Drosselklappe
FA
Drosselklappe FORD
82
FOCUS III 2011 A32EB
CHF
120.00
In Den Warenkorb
* * *
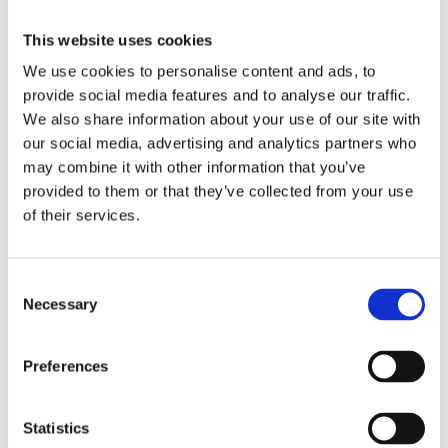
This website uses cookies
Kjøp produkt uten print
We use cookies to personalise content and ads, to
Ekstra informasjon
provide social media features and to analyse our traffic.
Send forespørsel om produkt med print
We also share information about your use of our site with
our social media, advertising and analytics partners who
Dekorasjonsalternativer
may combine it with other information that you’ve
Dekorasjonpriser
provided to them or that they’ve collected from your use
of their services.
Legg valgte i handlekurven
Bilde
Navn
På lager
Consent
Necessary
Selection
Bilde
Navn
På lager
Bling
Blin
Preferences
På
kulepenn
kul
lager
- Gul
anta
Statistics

Description of the task: If a line in the entries holds the string "that", copy it.

Solution to this task:
may combine it with other information that you’ve
provided to them or that they’ve collected from your use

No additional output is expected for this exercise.